== Work task ==
Could every line below be transcribed exactly, with the pictures dropped?

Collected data
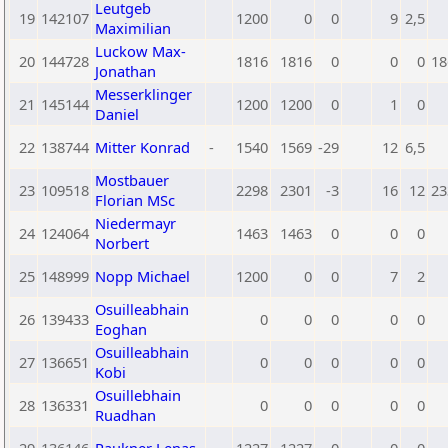
Leutgeb
19
142107
1200
0
0
9
2,5
Maximilian
Luckow Max-
20
144728
1816
1816
0
0
0
18
Jonathan
Messerklinger
21
145144
1200
1200
0
1
0
Daniel
22
138744
Mitter Konrad
-
1540
1569
-29
12
6,5
Mostbauer
23
109518
2298
2301
-3
16
12
23
Florian MSc
Niedermayr
24
124064
1463
1463
0
0
0
Norbert
25
148999
Nopp Michael
1200
0
0
7
2
Osuilleabhain
26
139433
0
0
0
0
0
Eoghan
Osuilleabhain
27
136651
0
0
0
0
0
Kobi
Osuillebhain
28
136331
0
0
0
0
0
Ruadhan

== Solution to the exercise ==
Leutgeb
19
142107
1200
0
0
9
2,5
Maximilian
Luckow Max-
20
144728
1816
1816
0
0
0
18
Jonathan
Messerklinger
21
145144
1200
1200
0
1
0
Daniel
22
138744
Mitter Konrad
-
1540
1569
-29
12
6,5
Mostbauer
23
109518
2298
2301
-3
16
12
23
Florian MSc
Niedermayr
24
124064
1463
1463
0
0
0
Norbert
25
148999
Nopp Michael
1200
0
0
7
2
Osuilleabhain
26
139433
0
0
0
0
0
Eoghan
Osuilleabhain
27
136651
0
0
0
0
0
Kobi
Osuillebhain
28
136331
0
0
0
0
0
Ruadhan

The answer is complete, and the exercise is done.